<<<<
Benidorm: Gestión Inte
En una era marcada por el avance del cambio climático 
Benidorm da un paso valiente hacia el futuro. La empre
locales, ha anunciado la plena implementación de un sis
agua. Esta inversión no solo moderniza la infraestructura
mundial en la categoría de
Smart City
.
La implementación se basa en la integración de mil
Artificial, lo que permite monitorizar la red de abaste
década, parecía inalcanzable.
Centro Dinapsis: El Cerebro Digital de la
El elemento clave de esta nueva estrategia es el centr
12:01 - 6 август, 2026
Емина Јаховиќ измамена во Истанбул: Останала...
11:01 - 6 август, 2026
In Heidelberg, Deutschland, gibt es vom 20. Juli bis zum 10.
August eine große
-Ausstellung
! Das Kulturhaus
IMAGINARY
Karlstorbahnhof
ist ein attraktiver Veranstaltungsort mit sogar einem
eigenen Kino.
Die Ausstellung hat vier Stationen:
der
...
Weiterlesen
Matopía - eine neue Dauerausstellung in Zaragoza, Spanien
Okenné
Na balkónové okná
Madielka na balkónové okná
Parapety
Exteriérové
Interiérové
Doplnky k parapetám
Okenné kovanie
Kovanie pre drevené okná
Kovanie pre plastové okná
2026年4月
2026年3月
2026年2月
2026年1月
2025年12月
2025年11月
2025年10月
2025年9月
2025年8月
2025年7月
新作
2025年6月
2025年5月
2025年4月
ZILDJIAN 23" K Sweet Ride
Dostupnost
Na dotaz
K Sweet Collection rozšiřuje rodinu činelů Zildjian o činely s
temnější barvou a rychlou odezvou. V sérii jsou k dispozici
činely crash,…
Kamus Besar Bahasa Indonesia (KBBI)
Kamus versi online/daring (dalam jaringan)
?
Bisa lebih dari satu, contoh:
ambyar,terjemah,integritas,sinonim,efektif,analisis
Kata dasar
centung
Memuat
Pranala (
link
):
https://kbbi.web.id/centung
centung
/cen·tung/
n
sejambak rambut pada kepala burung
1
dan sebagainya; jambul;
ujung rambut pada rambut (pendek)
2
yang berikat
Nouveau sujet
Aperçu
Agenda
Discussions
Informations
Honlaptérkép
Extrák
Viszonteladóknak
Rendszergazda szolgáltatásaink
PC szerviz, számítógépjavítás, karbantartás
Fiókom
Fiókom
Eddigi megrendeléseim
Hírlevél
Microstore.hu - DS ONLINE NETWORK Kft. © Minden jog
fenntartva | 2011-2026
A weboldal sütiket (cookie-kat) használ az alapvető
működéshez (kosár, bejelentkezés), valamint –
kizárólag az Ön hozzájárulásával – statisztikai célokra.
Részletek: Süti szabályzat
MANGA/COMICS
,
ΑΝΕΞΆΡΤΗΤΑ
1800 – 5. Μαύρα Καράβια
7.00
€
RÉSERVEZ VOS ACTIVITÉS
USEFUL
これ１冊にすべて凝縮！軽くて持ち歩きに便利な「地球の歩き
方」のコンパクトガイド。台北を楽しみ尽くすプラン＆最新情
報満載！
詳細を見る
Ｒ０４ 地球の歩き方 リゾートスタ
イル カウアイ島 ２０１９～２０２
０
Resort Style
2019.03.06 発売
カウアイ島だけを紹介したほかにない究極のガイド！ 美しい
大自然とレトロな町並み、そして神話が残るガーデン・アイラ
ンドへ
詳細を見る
>>>>
The answer should be the first line of the material and every line after it through the line containing "Centro Dinapsis: El Cerebro Digital de la", exactly as written, and nothing else.

Benidorm: Gestión Inte
En una era marcada por el avance del cambio climático 
Benidorm da un paso valiente hacia el futuro. La empre
locales, ha anunciado la plena implementación de un sis
agua. Esta inversión no solo moderniza la infraestructura
mundial en la categoría de
Smart City
.
La implementación se basa en la integración de mil
Artificial, lo que permite monitorizar la red de abaste
década, parecía inalcanzable.
Centro Dinapsis: El Cerebro Digital de la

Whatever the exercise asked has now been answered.